* _Input_:
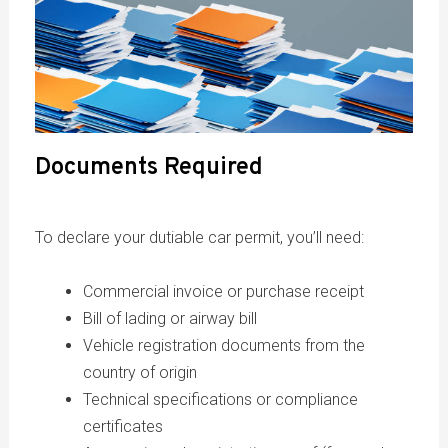
Documents Required
To declare your dutiable car permit, you’ll need:
Commercial invoice or purchase receipt
Bill of lading or airway bill
Vehicle registration documents from the
country of origin
Technical specifications or compliance
certificates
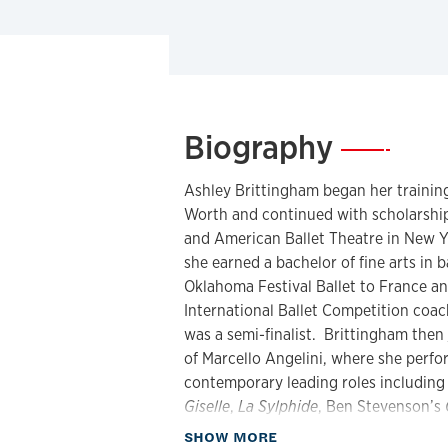
Biography
—
Ashley Brittingham began her training
Worth and continued with scholarships
and American Ballet Theatre in New Y
she earned a bachelor of fine arts in 
Oklahoma Festival Ballet to France 
International Ballet Competition coa
was a semi-finalist. Brittingham then 
of Marcello Angelini, where she perfor
contemporary leading roles includin
Giselle
,
La Sylphide
, Ben Stevenson’s
Caniparoli's T
orque
,
Lady of the Came
about Biography
SHOW MORE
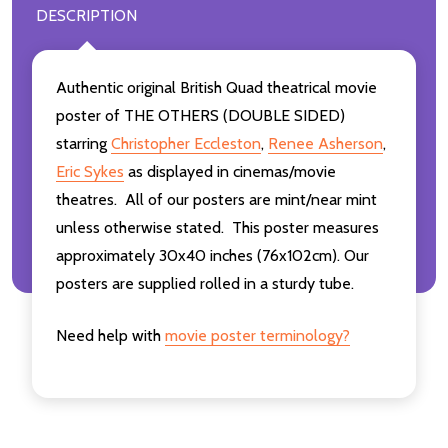
DESCRIPTION
Authentic original British Quad theatrical movie
poster of THE OTHERS (DOUBLE SIDED)
starring
Christopher Eccleston
,
Renee Asherson
,
Eric Sykes
as displayed in cinemas/movie
theatres. All of our posters are mint/near mint
unless otherwise stated. This poster measures
approximately 30x40 inches (76x102cm). Our
posters are supplied rolled in a sturdy tube.
Need help with
movie poster terminology?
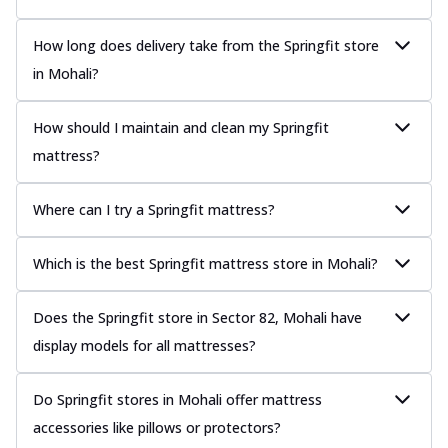
How long does delivery take from the Springfit store
in Mohali?
How should I maintain and clean my Springfit
mattress?
Where can I try a Springfit mattress?
Which is the best Springfit mattress store in Mohali?
Does the Springfit store in Sector 82, Mohali have
display models for all mattresses?
Do Springfit stores in Mohali offer mattress
accessories like pillows or protectors?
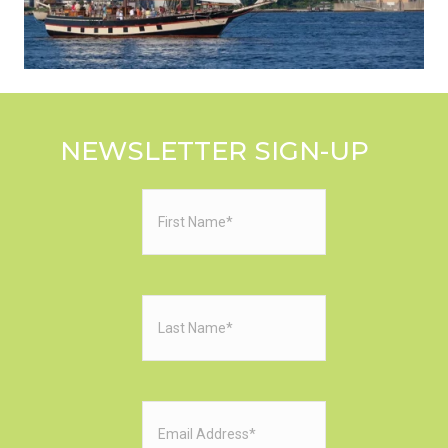
NEWSLETTER SIGN-UP
First
Name
(Required)
Last
Name
(Required)
Email
(Required)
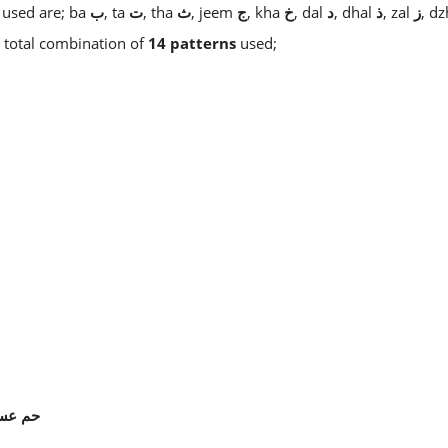
 used are; ba
ب
, ta
ت
, tha
ث
, jeem
ج
, kha
خ
, dal
د
, dhal
ذ
, zal
ز
, d
 a total combination of
14 patterns
used;
سق
حم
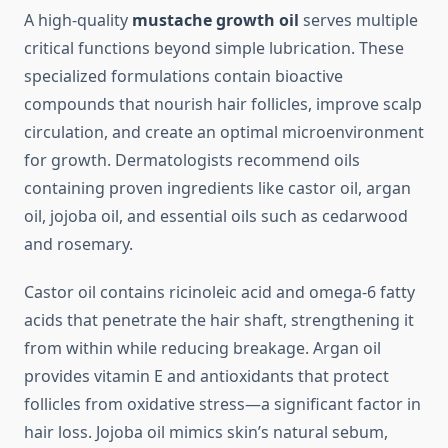
A high-quality
mustache growth oil
serves multiple
critical functions beyond simple lubrication. These
specialized formulations contain bioactive
compounds that nourish hair follicles, improve scalp
circulation, and create an optimal microenvironment
for growth. Dermatologists recommend oils
containing proven ingredients like castor oil, argan
oil, jojoba oil, and essential oils such as cedarwood
and rosemary.
Castor oil contains ricinoleic acid and omega-6 fatty
acids that penetrate the hair shaft, strengthening it
from within while reducing breakage. Argan oil
provides vitamin E and antioxidants that protect
follicles from oxidative stress—a significant factor in
hair loss. Jojoba oil mimics skin’s natural sebum,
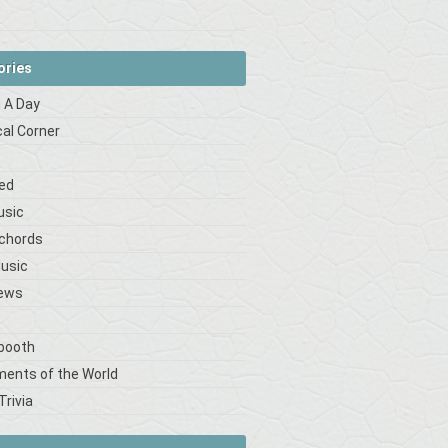
ories
 A Day
cal Corner
s
ed
usic
 chords
Music
iews
booth
ments of the World
Trivia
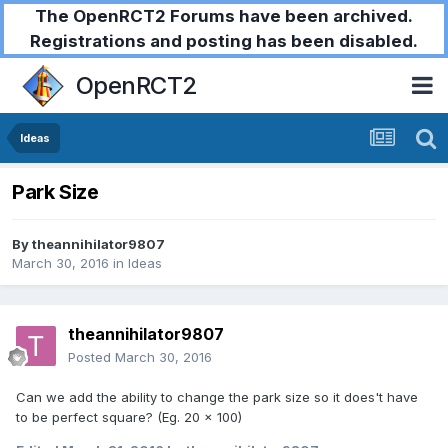
The OpenRCT2 Forums have been archived.
Registrations and posting has been disabled.
OpenRCT2
Ideas
Park Size
By
theannihilator9807
March 30, 2016
in
Ideas
theannihilator9807
Posted
March 30, 2016
Can we add the ability to change the park size so it does't have
to be perfect square? (Eg. 20 x 100)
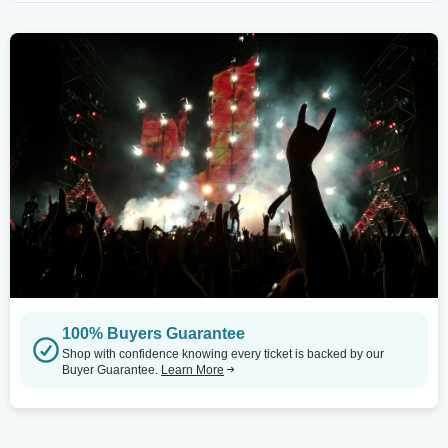
100% Buyers Guarantee
Shop with confidence knowing every ticket is backed by our
Buyer Guarantee.
Learn More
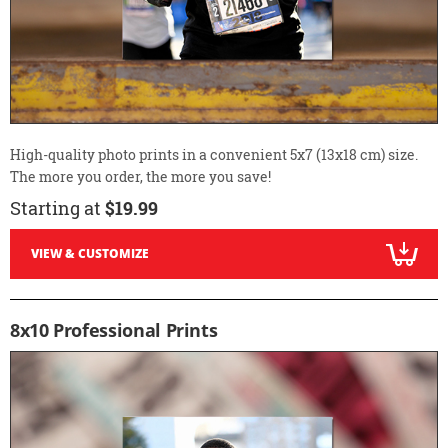
High-quality photo prints in a convenient 5x7 (13x18 cm) size.
The more you order, the more you save!
Starting at
$19.99
VIEW & CUSTOMIZE
8x10 Professional Prints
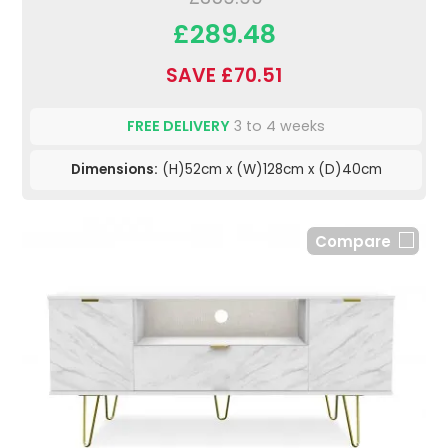
£289.48
SAVE £70.51
FREE DELIVERY
3 to 4 weeks
Dimensions:
(H)52cm x (W)128cm x (D)40cm
Compare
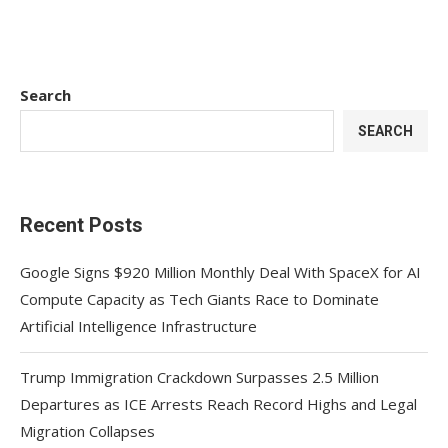
Search
SEARCH
Recent Posts
Google Signs $920 Million Monthly Deal With SpaceX for AI
Compute Capacity as Tech Giants Race to Dominate
Artificial Intelligence Infrastructure
Trump Immigration Crackdown Surpasses 2.5 Million
Departures as ICE Arrests Reach Record Highs and Legal
Migration Collapses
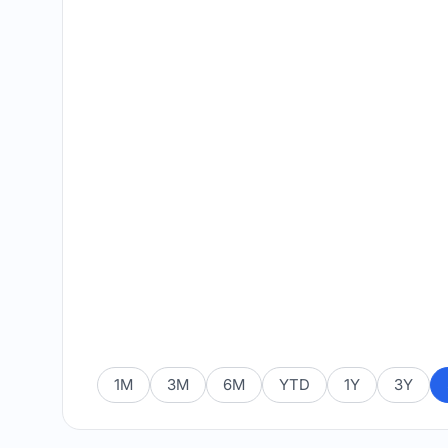
1M
3M
6M
YTD
1Y
3Y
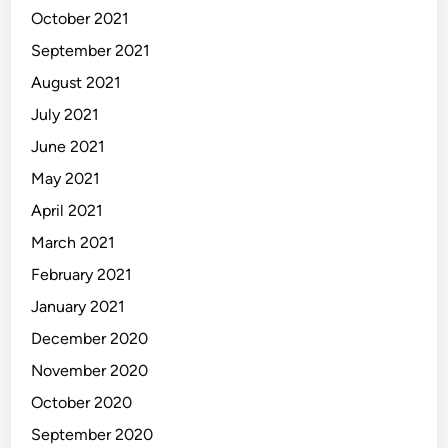
October 2021
September 2021
August 2021
July 2021
June 2021
May 2021
April 2021
March 2021
February 2021
January 2021
December 2020
November 2020
October 2020
September 2020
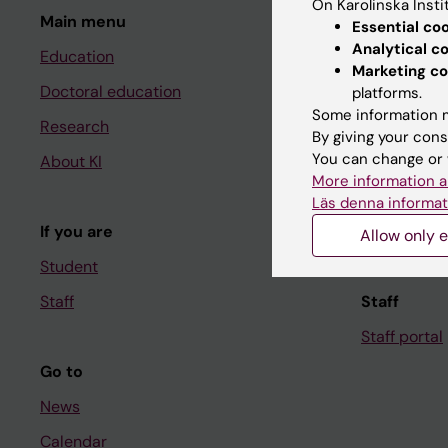
On Karolinska Insti
Main menu
Student
Essential co
Analytical c
Education
Ladok
Marketing co
Doctoral education
Canvas
platforms.
Some information m
Research
Schedule
By giving your cons
You can change or 
About KI
Student e-
More information a
Course and
Läs denna informat
If you are
Student at K
Allow only e
Student
Staff
Staff
Staff portal
Go to
News
Calendar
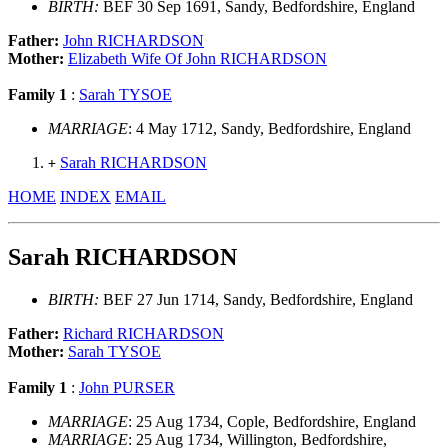
BIRTH:
BEF 30 Sep 1691, Sandy, Bedfordshire, England
Father:
John RICHARDSON
Mother:
Elizabeth Wife Of John RICHARDSON
Family 1
:
Sarah TYSOE
MARRIAGE
: 4 May 1712, Sandy, Bedfordshire, England
Sarah RICHARDSON
+
HOME
INDEX
EMAIL
Sarah RICHARDSON
BIRTH:
BEF 27 Jun 1714, Sandy, Bedfordshire, England
Father:
Richard RICHARDSON
Mother:
Sarah TYSOE
Family 1
:
John PURSER
MARRIAGE
: 25 Aug 1734, Cople, Bedfordshire, England
MARRIAGE
: 25 Aug 1734, Willington, Bedfordshire,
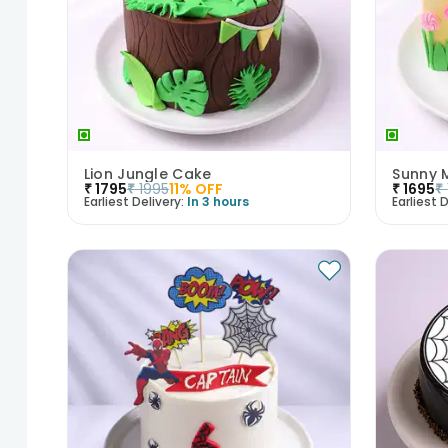
Lion Jungle Cake
Sunny 
₹
1795
₹
1995
11
% OFF
₹
1695
₹
Earliest Delivery:
In 3 hours
Earliest D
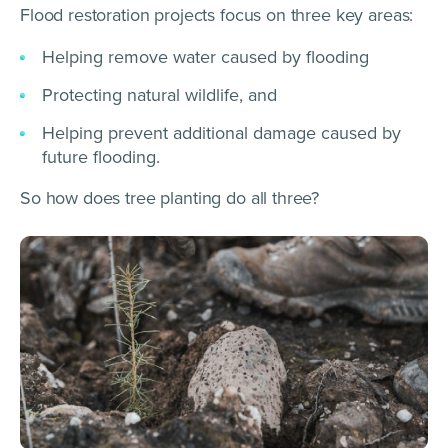
Flood restoration projects focus on three key areas:
Helping remove water caused by flooding
Protecting natural wildlife, and
Helping prevent additional damage caused by
future flooding.
So how does tree planting do all three?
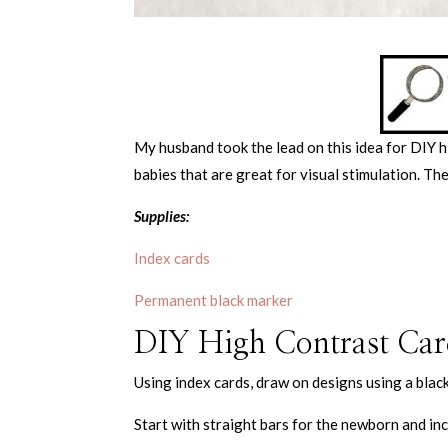
My husband took the lead on this idea for DIY 
babies that are great for visual stimulation. Th
Supplies:
Index cards
Permanent black marker
DIY High Contrast Card
Using index cards, draw on designs using a blac
Start with straight bars for the newborn and in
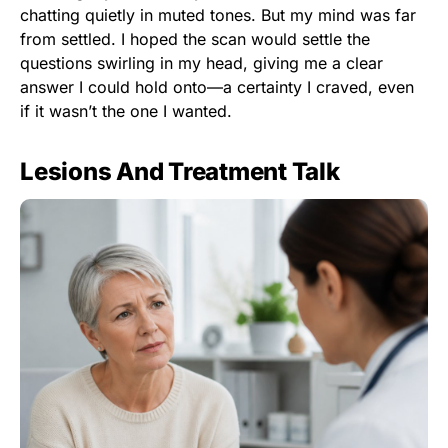
chatting quietly in muted tones. But my mind was far
from settled. I hoped the scan would settle the
questions swirling in my head, giving me a clear
answer I could hold onto—a certainty I craved, even
if it wasn’t the one I wanted.
Lesions And Treatment Talk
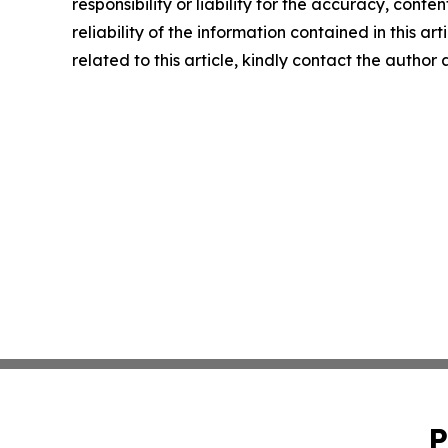
responsibility or liability for the accuracy, conte
reliability of the information contained in this ar
related to this article, kindly contact the author
P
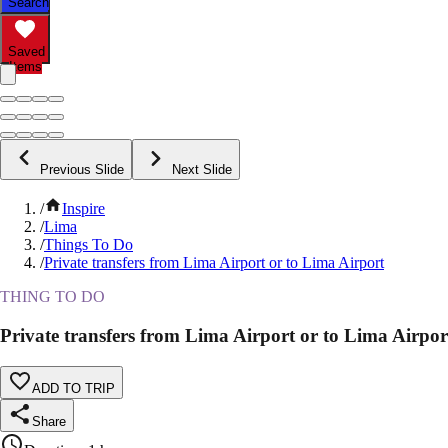
Search
Saved
Items
Previous Slide
Next Slide
/
Inspire
/
Lima
/
Things To Do
/
Private transfers from Lima Airport or to Lima Airport
THING TO DO
Private transfers from Lima Airport or to Lima Airpor
ADD TO TRIP
Share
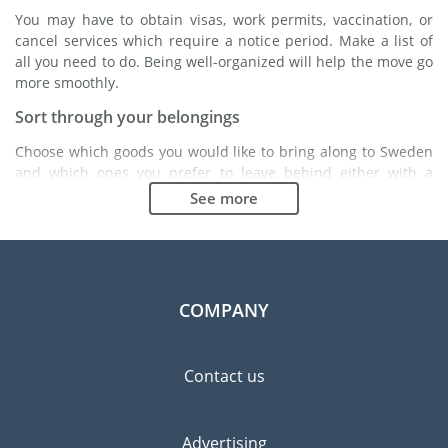
You may have to obtain visas, work permits, vaccination, or
cancel services which require a notice period. Make a list of
all you need to do. Being well-organized will help the move go
more smoothly.
Sort through your belongings
Choose which goods you would like to bring along to Sweden
and which ones you prefer to leave behind either with a
friend or in a storage unit. Seek advice: it might cost less to
See more
buy goods in Sweden instead of bringing over your
belongings.
Choose the right moving company
Finding a good moving company is essential to any
COMPANY
expatriation project. Independent regulatory bodies like FIDI
will help you find reliable moving companies. Internal quality
processes, specialized packing materials and a large network
Contact us
will guarantee high standard of quality and service.
Prevent the risk of breakage
Advertising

* _Task details_: Restate the data above word for word. Skip every picture.

* _Output below_:
Documents Required
To declare your dutiable car permit, you’ll need:
Commercial invoice or purchase receipt
Bill of lading or airway bill
Vehicle registration documents from the
country of origin
Technical specifications or compliance
certificates
Biography
—
Ashley Brittingham began her training
Worth and continued with scholarships
and American Ballet Theatre in New Y
she earned a bachelor of fine arts in 
Oklahoma Festival Ballet to France 
International Ballet Competition coa
was a semi-finalist. Brittingham then 
of Marcello Angelini, where she perfor
contemporary leading roles includin
Giselle
,
La Sylphide
, Ben Stevenson’s
Caniparoli's T
orque
,
Lady of the Came
about Biography
SHOW MORE
DESCRIPTION
Authentic original British Quad theatrical movie
poster of THE OTHERS (DOUBLE SIDED)
starring
Christopher Eccleston
,
Renee Asherson
,
Eric Sykes
as displayed in cinemas/movie
theatres. All of our posters are mint/near mint
unless otherwise stated. This poster measures
approximately 30x40 inches (76x102cm). Our
posters are supplied rolled in a sturdy tube.
Need help with
movie poster terminology?
How long does delivery take from the Springfit store
in Mohali?
How should I maintain and clean my Springfit
mattress?
Where can I try a Springfit mattress?
Which is the best Springfit mattress store in Mohali?
Does the Springfit store in Sector 82, Mohali have
display models for all mattresses?
Do Springfit stores in Mohali offer mattress
accessories like pillows or protectors?
NEWSLETTER SIGN-UP
First
Name
(Required)
Last
Name
(Required)
Email
(Required)
 used are; ba
ب
, ta
ت
, tha
ث
, jeem
ج
, kha
خ
, dal
د
, dhal
ذ
, zal
ز
, d
 a total combination of
14 patterns
used;
سق
حم
A high-quality
mustache growth oil
serves multiple
critical functions beyond simple lubrication. These
specialized formulations contain bioactive
compounds that nourish hair follicles, improve scalp
circulation, and create an optimal microenvironment
for growth. Dermatologists recommend oils
containing proven ingredients like castor oil, argan
oil, jojoba oil, and essential oils such as cedarwood
and rosemary.
Castor oil contains ricinoleic acid and omega-6 fatty
acids that penetrate the hair shaft, strengthening it
from within while reducing breakage. Argan oil
provides vitamin E and antioxidants that protect
follicles from oxidative stress—a significant factor in
hair loss. Jojoba oil mimics skin’s natural sebum,
ories
 A Day
cal Corner
s
ed
usic
 chords
Music
iews
booth
ments of the World
Trivia
The OpenRCT2 Forums have been archived.
Registrations and posting has been disabled.
OpenRCT2
Ideas
Park Size
By
theannihilator9807
March 30, 2016
in
Ideas
theannihilator9807
Posted
March 30, 2016
Can we add the ability to change the park size so it does't have
to be perfect square? (Eg. 20 x 100)
100% Buyers Guarantee
Shop with confidence knowing every ticket is backed by our
Buyer Guarantee.
Learn More
High-quality photo prints in a convenient 5x7 (13x18 cm) size.
The more you order, the more you save!
Starting at
$19.99
VIEW & CUSTOMIZE
8x10 Professional Prints
£289.48
SAVE £70.51
FREE DELIVERY
3 to 4 weeks
Dimensions:
(H)52cm x (W)128cm x (D)40cm
Compare
Search
SEARCH
Recent Posts
Google Signs $920 Million Monthly Deal With SpaceX for AI
Compute Capacity as Tech Giants Race to Dominate
Artificial Intelligence Infrastructure
Trump Immigration Crackdown Surpasses 2.5 Million
Departures as ICE Arrests Reach Record Highs and Legal
Migration Collapses
1M
3M
6M
YTD
1Y
3Y
October 2021
September 2021
August 2021
July 2021
June 2021
May 2021
April 2021
March 2021
February 2021
January 2021
December 2020
November 2020
October 2020
September 2020
On Karolinska Insti
Main menu
Student
Essential co
Analytical c
Education
Ladok
Marketing co
Doctoral education
Canvas
platforms.
Some information m
Research
Schedule
By giving your cons
You can change or 
About KI
Student e-
More information a
Course and
Läs denna informat
If you are
Student at K
Allow only e
Student
Staff
Staff
Staff portal
Go to
News
Calendar
BIRTH:
BEF 30 Sep 1691, Sandy, Bedfordshire, England
Father:
John RICHARDSON
Mother:
Elizabeth Wife Of John RICHARDSON
Family 1
:
Sarah TYSOE
MARRIAGE
: 4 May 1712, Sandy, Bedfordshire, England
Sarah RICHARDSON
+
HOME
INDEX
EMAIL
Sarah RICHARDSON
BIRTH:
BEF 27 Jun 1714, Sandy, Bedfordshire, England
Father:
Richard RICHARDSON
Mother:
Sarah TYSOE
Family 1
:
John PURSER
MARRIAGE
: 25 Aug 1734, Cople, Bedfordshire, England
MARRIAGE
: 25 Aug 1734, Willington, Bedfordshire,
Lion Jungle Cake
Sunny 
₹
1795
₹
1995
11
% OFF
₹
1695
₹
Earliest Delivery:
In 3 hours
Earliest D
Flood restoration projects focus on three key areas:
Helping remove water caused by flooding
Protecting natural wildlife, and
Helping prevent additional damage caused by
future flooding.
So how does tree planting do all three?
My husband took the lead on this idea for DIY 
babies that are great for visual stimulation. Th
Supplies:
Index cards
Permanent black marker
DIY High Contrast Card
Using index cards, draw on designs using a blac
Start with straight bars for the newborn and in
chatting quietly in muted tones. But my mind was far
from settled. I hoped the scan would settle the
questions swirling in my head, giving me a clear
answer I could hold onto—a certainty I craved, even
if it wasn’t the one I wanted.
Lesions And Treatment Talk
responsibility or liability for the accuracy, conte
reliability of the information contained in this ar
related to this article, kindly contact the author
P
Search
Saved
Items
Previous Slide
Next Slide
/
Inspire
/
Lima
/
Things To Do
/
Private transfers from Lima Airport or to Lima Airport
THING TO DO
Private transfers from Lima Airport or to Lima Airpor
ADD TO TRIP
Share
You may have to obtain visas, work permits, vaccination, or
cancel services which require a notice period. Make a list of
all you need to do. Being well-organized will help the move go
more smoothly.
Sort through your belongings
Choose which goods you would like to bring along to Sweden
and which ones you prefer to leave behind either with a
friend or in a storage unit. Seek advice: it might cost less to
See more
buy goods in Sweden instead of bringing over your
belongings.
Choose the right moving company
Finding a good moving company is essential to any
COMPANY
expatriation project. Independent regulatory bodies like FIDI
will help you find reliable moving companies. Internal quality
processes, specialized packing materials and a large network
Contact us
will guarantee high standard of quality and service.
Prevent the risk of breakage
Advertising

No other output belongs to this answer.